Task to complete:
Write out the full listing below exactly as given.

Data:
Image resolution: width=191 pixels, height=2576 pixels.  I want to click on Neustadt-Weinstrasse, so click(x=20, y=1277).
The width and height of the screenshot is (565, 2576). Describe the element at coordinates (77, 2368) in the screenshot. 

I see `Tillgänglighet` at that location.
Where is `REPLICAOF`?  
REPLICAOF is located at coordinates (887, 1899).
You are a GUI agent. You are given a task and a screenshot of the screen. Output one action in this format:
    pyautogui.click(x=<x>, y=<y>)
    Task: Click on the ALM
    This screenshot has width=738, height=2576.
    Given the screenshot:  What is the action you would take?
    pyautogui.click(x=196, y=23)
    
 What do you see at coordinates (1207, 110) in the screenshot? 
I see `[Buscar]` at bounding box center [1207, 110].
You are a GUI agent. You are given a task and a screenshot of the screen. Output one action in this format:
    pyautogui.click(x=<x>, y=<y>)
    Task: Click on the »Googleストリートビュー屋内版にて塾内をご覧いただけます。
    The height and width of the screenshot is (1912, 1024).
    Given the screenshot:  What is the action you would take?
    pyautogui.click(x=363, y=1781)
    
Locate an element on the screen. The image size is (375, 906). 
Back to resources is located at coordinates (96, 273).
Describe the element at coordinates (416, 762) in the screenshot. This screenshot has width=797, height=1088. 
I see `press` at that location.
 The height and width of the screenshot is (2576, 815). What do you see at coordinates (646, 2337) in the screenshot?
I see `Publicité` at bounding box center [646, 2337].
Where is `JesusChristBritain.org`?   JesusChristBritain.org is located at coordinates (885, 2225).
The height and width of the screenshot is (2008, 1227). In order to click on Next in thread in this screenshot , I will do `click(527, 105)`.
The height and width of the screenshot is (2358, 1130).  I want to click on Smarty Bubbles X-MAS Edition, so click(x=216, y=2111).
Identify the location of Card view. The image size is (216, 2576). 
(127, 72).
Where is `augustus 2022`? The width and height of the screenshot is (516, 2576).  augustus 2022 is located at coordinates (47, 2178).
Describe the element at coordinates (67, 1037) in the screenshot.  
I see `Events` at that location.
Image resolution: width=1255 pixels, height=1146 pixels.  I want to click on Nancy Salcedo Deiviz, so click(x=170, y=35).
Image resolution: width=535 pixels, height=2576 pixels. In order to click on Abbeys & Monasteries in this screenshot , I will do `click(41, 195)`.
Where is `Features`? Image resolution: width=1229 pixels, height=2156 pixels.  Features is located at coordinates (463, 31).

Task solution:
Image resolution: width=191 pixels, height=2576 pixels.  I want to click on Neustadt-Weinstrasse, so click(x=20, y=1277).
The width and height of the screenshot is (565, 2576). Describe the element at coordinates (77, 2368) in the screenshot. 

I see `Tillgänglighet` at that location.
Where is `REPLICAOF`?  
REPLICAOF is located at coordinates (887, 1899).
You are a GUI agent. You are given a task and a screenshot of the screen. Output one action in this format:
    pyautogui.click(x=<x>, y=<y>)
    Task: Click on the ALM
    This screenshot has width=738, height=2576.
    Given the screenshot:  What is the action you would take?
    pyautogui.click(x=196, y=23)
    
 What do you see at coordinates (1207, 110) in the screenshot? 
I see `[Buscar]` at bounding box center [1207, 110].
You are a GUI agent. You are given a task and a screenshot of the screen. Output one action in this format:
    pyautogui.click(x=<x>, y=<y>)
    Task: Click on the »Googleストリートビュー屋内版にて塾内をご覧いただけます。
    The height and width of the screenshot is (1912, 1024).
    Given the screenshot:  What is the action you would take?
    pyautogui.click(x=363, y=1781)
    
Locate an element on the screen. The image size is (375, 906). 
Back to resources is located at coordinates (96, 273).
Describe the element at coordinates (416, 762) in the screenshot. This screenshot has width=797, height=1088. 
I see `press` at that location.
 The height and width of the screenshot is (2576, 815). What do you see at coordinates (646, 2337) in the screenshot?
I see `Publicité` at bounding box center [646, 2337].
Where is `JesusChristBritain.org`?   JesusChristBritain.org is located at coordinates (885, 2225).
The height and width of the screenshot is (2008, 1227). In order to click on Next in thread in this screenshot , I will do `click(527, 105)`.
The height and width of the screenshot is (2358, 1130).  I want to click on Smarty Bubbles X-MAS Edition, so click(x=216, y=2111).
Identify the location of Card view. The image size is (216, 2576). 
(127, 72).
Where is `augustus 2022`? The width and height of the screenshot is (516, 2576).  augustus 2022 is located at coordinates (47, 2178).
Describe the element at coordinates (67, 1037) in the screenshot.  
I see `Events` at that location.
Image resolution: width=1255 pixels, height=1146 pixels.  I want to click on Nancy Salcedo Deiviz, so click(x=170, y=35).
Image resolution: width=535 pixels, height=2576 pixels. In order to click on Abbeys & Monasteries in this screenshot , I will do `click(41, 195)`.
Where is `Features`? Image resolution: width=1229 pixels, height=2156 pixels.  Features is located at coordinates (463, 31).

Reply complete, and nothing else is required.